Devlet kredilere kefil oldu
Hükûmet ekonomiyi canlandırmak için kredi musluklarını açtı. KOSGEB aracılığıyla birçok esnafa 50 bin TL'ye kadar kredi verildi. Faizsiz ilk yıl geri ödeme olmayan üç yıllık vadeli bu kredilere başvurularda birçok sıkıntı yaşandı. Kimi vatandaş online sisteme başvuramadı. Devlet ayrıca Kredi Garanti Fonu altında vatandaşın çekeceği kredilere kefil oldu böylece 250 milyar TL'lik kredi hacmi oluşturmuş oldu. KGF hacimleri daha sonra artırıldı.
İşsizlik rekor kırdı
Darbe girişimini ardından İşsizlikte son 6 yılın rekorları kırılmaya başlandı. Pek çok vatandaş yeni iş bulmakta zorlandı. Genç işsizliği tehlikeli boyutlara geldi. Cumhurbaşkanı Recep Tayyip Erdoğan bütün patronları istihdam seferberliğine katılmaya çağırdı.
Seferberlikte 2 milyon yeni istihdam yaratılması bekleniyordu. Dönemin Çalışma ve Sosyal Güvenlik Bakanı Mehmet Müezzinoğlu'na göre yaratılan yeni istihdam sayısı 700 bini aşmıştı.
Darbenin ardından istihdam seferberliği ilan edildi. 2017 Şubat döneminde işsizlik yüzde 12.7 ile 7 yılın zirvesine çıkmıştı. Corona virüsü salgının da etkisiyle işten çıkarma yasaklarına rağmen istihdam edilen kişilerin sayısında olağanüstü bir düşüş gösterdi.

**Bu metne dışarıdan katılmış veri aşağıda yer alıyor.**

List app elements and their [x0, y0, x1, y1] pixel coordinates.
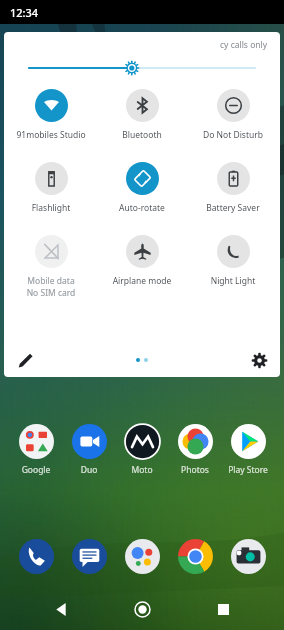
staticText: Do Not Disturb [189, 129, 277, 141]
button[interactable]: Camera [225, 533, 271, 579]
staticText: Airplane mode [98, 275, 186, 287]
button[interactable]: Brightness [29, 57, 255, 79]
button[interactable]: Night Light [189, 235, 277, 287]
button[interactable]: Settings [246, 347, 272, 373]
button[interactable]: Bluetooth [98, 89, 186, 141]
staticText: Bluetooth [98, 129, 186, 141]
button[interactable]: Phone [13, 533, 59, 579]
button[interactable]: Home [122, 589, 162, 629]
staticText: Night Light [189, 275, 277, 287]
staticText: Google [13, 464, 59, 476]
button[interactable]: Auto-rotate [98, 162, 186, 214]
button[interactable]: Chrome [172, 533, 218, 579]
staticText: 91mobiles Studio [7, 129, 95, 141]
button[interactable]: Battery Saver [189, 162, 277, 214]
button[interactable]: Messages [66, 533, 112, 579]
staticText: cy calls only [220, 39, 268, 51]
button[interactable]: Do Not Disturb [189, 89, 277, 141]
staticText: Auto-rotate [98, 202, 186, 214]
button[interactable]: Moto [119, 424, 165, 476]
staticText: Duo [66, 464, 112, 476]
staticText: Play Store [225, 464, 271, 476]
button[interactable]: Flashlight [7, 162, 95, 214]
staticText: Flashlight [7, 202, 95, 214]
staticText: Mobile data No SIM card [7, 275, 95, 298]
button[interactable]: Photos [172, 424, 218, 476]
button[interactable]: Airplane mode [98, 235, 186, 287]
button[interactable]: Mobile data No SIM card [7, 235, 95, 298]
button[interactable]: Google [13, 424, 59, 476]
button[interactable]: Recents [203, 589, 243, 629]
button[interactable]: Play Store [225, 424, 271, 476]
button[interactable]: Back [41, 589, 81, 629]
button[interactable]: Duo [66, 424, 112, 476]
staticText: Moto [119, 464, 165, 476]
staticText: Photos [172, 464, 218, 476]
button[interactable]: 91mobiles Studio [7, 89, 95, 141]
button[interactable]: Edit tiles [12, 347, 38, 373]
staticText: 12:34 [10, 5, 39, 20]
staticText: Battery Saver [189, 202, 277, 214]
button[interactable]: Assistant [119, 533, 165, 579]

Türkiye ekonomisi yeni iş alanları yaratmakta zorlanırken Nisan 2018-Nisan 2020 döneminde çalışma çağındaki nüfus (15 ve daha üzeri yaştaki nüfus) 1,8 milyon artarken istihdam 3,4 milyon azaldı.
Enflasyon frenlenemedi
Darbe girişiminden bir sene sonra yüzde 11.72 ile son 5 yılın rekorunu kırmıştı. Aradan geçen dönemde yapılan yurt çapındaki indirim kampanyalarına rağmen enflasyonda düşüş frenlenemedi. Enflasyon geçici bir süre tek haneye inerken aradan geçen sürede tekrar çift haneye çıktı. 2020 Haziran ayında enflasyon geçen yılın aynı dönemine göre yüzde 12,62 arttı. Enflasyon Türkiye ekonomisinin kronik bir sorunu olarak durmaya devam ediyor.